When the Greek director Theo Angelopoulos was looking around an atomic bomb museum in Hiroshima many years ago, a young man came running to him, screaming and crying.
The corridor was dark but the director could see at a glance that the man was dressed in ragged clothes.
After noting his Korean identity, the young man told the director, with tears pouring from his eyes, “Your film, ‘The Traveling Players,’ is the story of myself, my family and my country.” That encounter was the first time that the master Greek director had met a Korean in his life.
Decades later, the Greek director is visiting Seoul for the first time to introduce a retrospective of his work, with English subtitles, being held at the arthouse theatre Cine Cube through Friday.

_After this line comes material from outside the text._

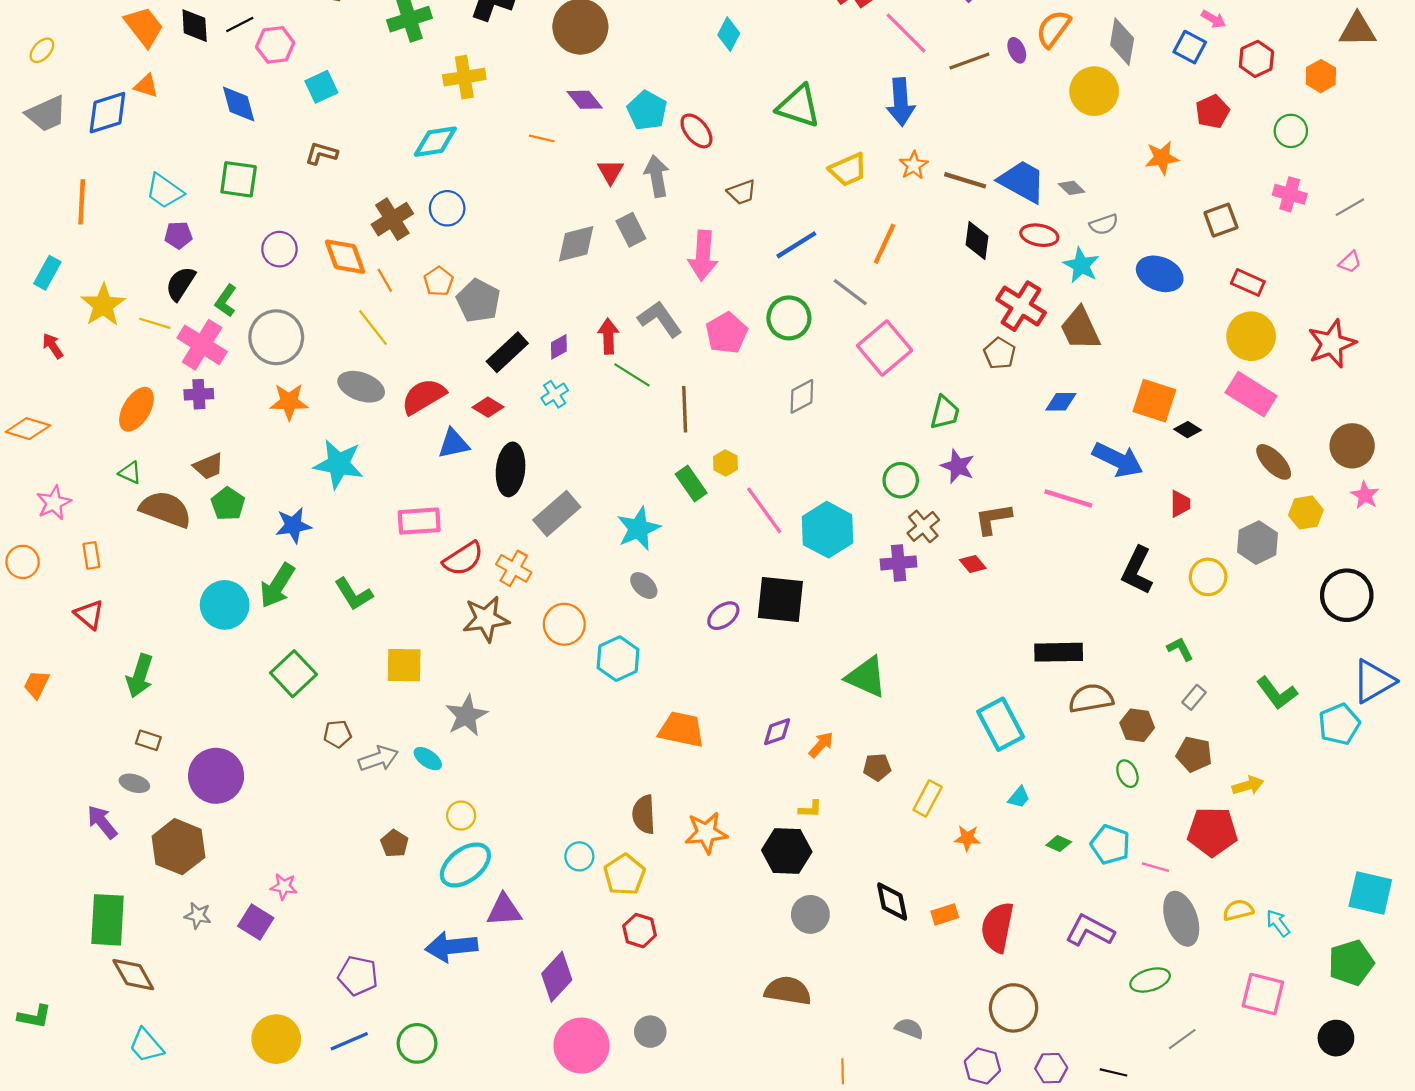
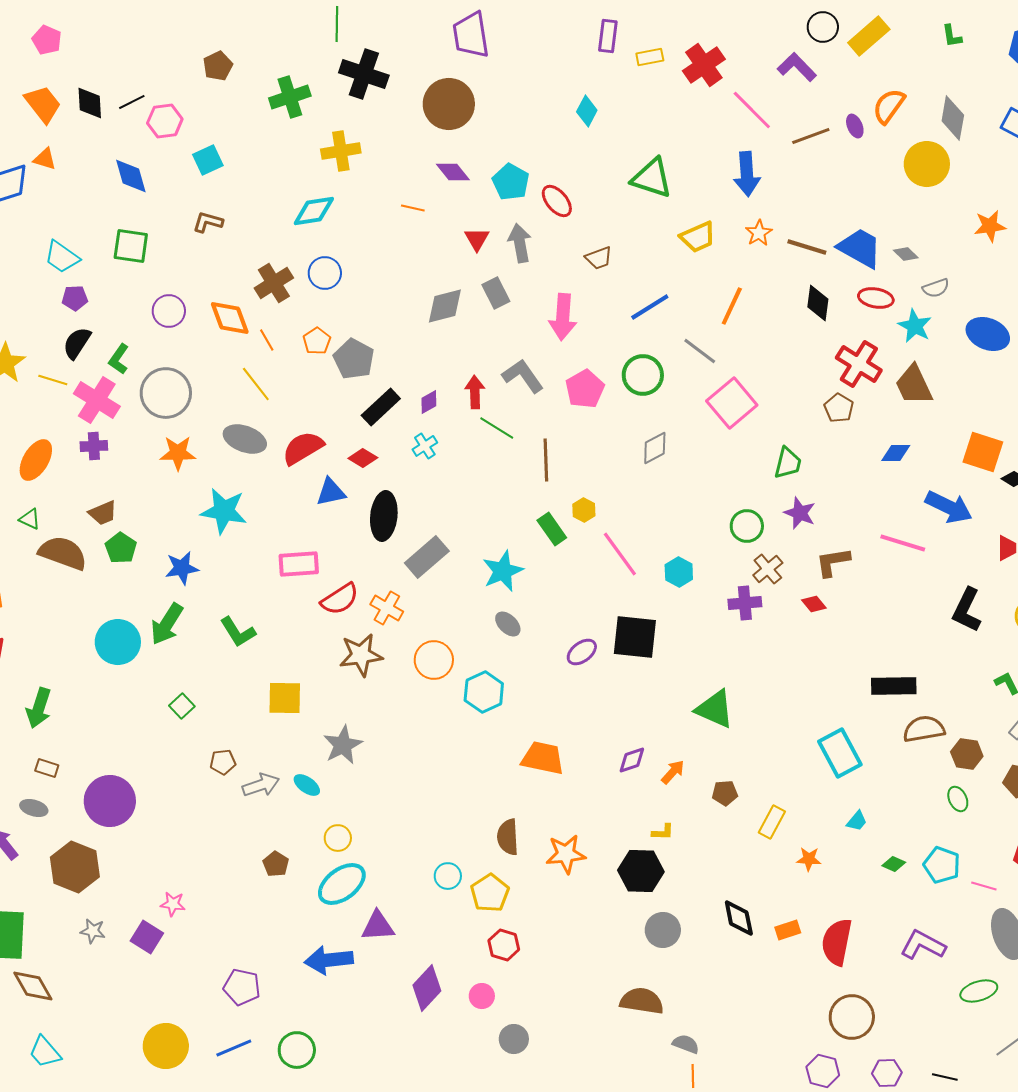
cyan hexagon: (828, 530) -> (679, 572), size x0.6
green square: (293, 674) -> (182, 706), size x0.6
gray semicircle: (909, 1028) -> (686, 1044), moved
pink circle: (581, 1046) -> (482, 996), moved, size x0.5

Mr. Angelopoulos recei-ved a hearty welcome from the Korean audience in Seoul on Monday.
He was in Korea attending the Pusan International Film Festival, which also ran a retrospective of his work.
Cine Cube will also open two other films by the director: “The Beekeeper” (1986) next week and “Eternity and a Day” (1998) on Nov. 17.
Since his debut in 1970, Mr. Angelopoulos, 68, has achieved worldwide acclaim with his films, in which the director’s critical view is presented through poetic styles.
At the question and ans-wer session with the audience after a preview of “Eternity and a Day” on Monday, Mr. Angelopoulos, who studied film in Paris when he was young, said in French, “Greece and Korea share a similar course of history, suffering from military regimes and wars.”
As a child, the director suffered history’s cruelty, losing his father during the civil war that tore Greece apart in the late 1940s.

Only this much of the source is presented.